— Material provided —
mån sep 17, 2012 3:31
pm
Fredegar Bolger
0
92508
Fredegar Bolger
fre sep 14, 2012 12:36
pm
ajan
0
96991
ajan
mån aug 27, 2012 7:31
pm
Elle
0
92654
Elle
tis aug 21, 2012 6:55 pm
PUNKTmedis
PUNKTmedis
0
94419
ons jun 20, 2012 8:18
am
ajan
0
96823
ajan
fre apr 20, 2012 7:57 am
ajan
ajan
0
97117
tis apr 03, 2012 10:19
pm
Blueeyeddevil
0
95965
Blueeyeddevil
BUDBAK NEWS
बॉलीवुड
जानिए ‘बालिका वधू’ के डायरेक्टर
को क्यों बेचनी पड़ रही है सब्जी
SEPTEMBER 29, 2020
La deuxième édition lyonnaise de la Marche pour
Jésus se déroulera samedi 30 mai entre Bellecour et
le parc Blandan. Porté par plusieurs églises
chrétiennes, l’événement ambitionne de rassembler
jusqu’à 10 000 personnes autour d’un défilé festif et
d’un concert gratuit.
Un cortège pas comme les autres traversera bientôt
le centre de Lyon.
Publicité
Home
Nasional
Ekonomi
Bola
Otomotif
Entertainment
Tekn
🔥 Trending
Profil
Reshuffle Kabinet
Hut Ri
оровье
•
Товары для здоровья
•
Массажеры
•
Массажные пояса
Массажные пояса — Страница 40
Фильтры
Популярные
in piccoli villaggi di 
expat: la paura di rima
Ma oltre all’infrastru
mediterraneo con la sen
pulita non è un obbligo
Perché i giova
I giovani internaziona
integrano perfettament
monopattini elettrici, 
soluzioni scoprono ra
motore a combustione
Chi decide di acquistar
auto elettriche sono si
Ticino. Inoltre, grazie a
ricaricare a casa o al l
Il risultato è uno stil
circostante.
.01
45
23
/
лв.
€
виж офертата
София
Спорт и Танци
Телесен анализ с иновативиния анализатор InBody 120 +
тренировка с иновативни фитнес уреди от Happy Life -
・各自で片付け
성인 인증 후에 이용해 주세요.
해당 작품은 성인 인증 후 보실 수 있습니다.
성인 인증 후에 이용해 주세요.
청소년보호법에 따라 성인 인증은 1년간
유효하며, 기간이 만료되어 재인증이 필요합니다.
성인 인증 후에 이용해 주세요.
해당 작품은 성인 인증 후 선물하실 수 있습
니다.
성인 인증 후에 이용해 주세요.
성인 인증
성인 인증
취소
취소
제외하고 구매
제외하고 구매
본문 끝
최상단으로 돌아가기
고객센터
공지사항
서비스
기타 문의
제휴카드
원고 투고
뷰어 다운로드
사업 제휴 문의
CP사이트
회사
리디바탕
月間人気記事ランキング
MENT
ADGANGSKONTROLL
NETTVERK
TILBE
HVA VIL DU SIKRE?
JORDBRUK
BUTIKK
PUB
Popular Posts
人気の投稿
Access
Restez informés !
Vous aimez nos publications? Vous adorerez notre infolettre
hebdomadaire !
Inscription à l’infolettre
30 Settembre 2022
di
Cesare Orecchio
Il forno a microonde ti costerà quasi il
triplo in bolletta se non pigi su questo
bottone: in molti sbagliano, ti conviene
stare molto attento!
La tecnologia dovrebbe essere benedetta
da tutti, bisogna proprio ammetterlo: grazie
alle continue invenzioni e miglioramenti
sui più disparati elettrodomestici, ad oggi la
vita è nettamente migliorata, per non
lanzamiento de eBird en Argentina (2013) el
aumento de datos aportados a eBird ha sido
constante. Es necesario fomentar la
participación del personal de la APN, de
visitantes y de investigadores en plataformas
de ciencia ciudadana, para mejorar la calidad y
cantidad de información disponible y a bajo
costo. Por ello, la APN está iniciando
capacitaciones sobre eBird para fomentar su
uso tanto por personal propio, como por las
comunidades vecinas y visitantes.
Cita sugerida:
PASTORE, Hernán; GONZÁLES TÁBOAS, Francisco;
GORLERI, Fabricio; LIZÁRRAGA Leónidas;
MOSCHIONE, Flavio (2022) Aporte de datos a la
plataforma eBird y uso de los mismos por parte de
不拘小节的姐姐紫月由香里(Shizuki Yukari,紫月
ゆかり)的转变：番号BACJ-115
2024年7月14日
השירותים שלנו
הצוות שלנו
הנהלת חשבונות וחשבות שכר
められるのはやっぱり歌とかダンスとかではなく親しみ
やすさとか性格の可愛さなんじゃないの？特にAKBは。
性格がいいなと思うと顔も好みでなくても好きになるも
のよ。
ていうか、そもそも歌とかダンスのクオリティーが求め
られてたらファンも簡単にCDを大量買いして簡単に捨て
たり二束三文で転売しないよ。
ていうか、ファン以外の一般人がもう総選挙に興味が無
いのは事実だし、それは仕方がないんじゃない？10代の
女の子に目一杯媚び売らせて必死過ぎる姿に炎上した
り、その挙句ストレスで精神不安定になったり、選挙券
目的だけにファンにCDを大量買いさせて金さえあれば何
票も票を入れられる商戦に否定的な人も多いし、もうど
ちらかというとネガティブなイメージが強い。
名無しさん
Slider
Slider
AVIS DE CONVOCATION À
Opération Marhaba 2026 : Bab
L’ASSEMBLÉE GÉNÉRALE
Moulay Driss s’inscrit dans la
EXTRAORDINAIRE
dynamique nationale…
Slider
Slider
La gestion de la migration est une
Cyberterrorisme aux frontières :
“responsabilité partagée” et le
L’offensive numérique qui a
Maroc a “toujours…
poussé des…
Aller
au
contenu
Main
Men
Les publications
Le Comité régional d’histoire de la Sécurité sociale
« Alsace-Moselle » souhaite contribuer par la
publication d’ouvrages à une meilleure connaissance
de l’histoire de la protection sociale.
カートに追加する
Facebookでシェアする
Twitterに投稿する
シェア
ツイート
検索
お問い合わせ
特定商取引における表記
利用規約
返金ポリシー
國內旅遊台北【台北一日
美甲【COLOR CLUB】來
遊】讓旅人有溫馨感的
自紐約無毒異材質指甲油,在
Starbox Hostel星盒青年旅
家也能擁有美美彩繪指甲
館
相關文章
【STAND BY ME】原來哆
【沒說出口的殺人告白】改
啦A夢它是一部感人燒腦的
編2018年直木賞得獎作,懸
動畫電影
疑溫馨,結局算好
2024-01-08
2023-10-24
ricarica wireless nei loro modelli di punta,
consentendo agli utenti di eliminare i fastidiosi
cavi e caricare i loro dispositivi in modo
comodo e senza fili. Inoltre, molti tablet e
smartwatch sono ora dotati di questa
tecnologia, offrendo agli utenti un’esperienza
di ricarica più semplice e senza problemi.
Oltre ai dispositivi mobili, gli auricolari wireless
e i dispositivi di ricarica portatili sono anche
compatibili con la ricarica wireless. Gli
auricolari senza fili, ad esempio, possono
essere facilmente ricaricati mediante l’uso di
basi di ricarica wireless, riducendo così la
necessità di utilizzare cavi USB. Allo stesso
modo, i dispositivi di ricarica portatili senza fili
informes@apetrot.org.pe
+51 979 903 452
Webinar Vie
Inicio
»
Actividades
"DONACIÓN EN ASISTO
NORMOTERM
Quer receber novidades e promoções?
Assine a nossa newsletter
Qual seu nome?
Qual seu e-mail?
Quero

— Aim of the exercise —
Go through the material above and output exactly the lines from the one containing "publication d’ouvrages à" through the one containing "consentendo agli utenti".

— Problem solution —
publication d’ouvrages à une meilleure connaissance
de l’histoire de la protection sociale.
カートに追加する
Facebookでシェアする
Twitterに投稿する
シェア
ツイート
検索
お問い合わせ
特定商取引における表記
利用規約
返金ポリシー
國內旅遊台北【台北一日
美甲【COLOR CLUB】來
遊】讓旅人有溫馨感的
自紐約無毒異材質指甲油,在
Starbox Hostel星盒青年旅
家也能擁有美美彩繪指甲
館
相關文章
【STAND BY ME】原來哆
【沒說出口的殺人告白】改
啦A夢它是一部感人燒腦的
編2018年直木賞得獎作,懸
動畫電影
疑溫馨,結局算好
2024-01-08
2023-10-24
ricarica wireless nei loro modelli di punta,
consentendo agli utenti di eliminare i fastidiosi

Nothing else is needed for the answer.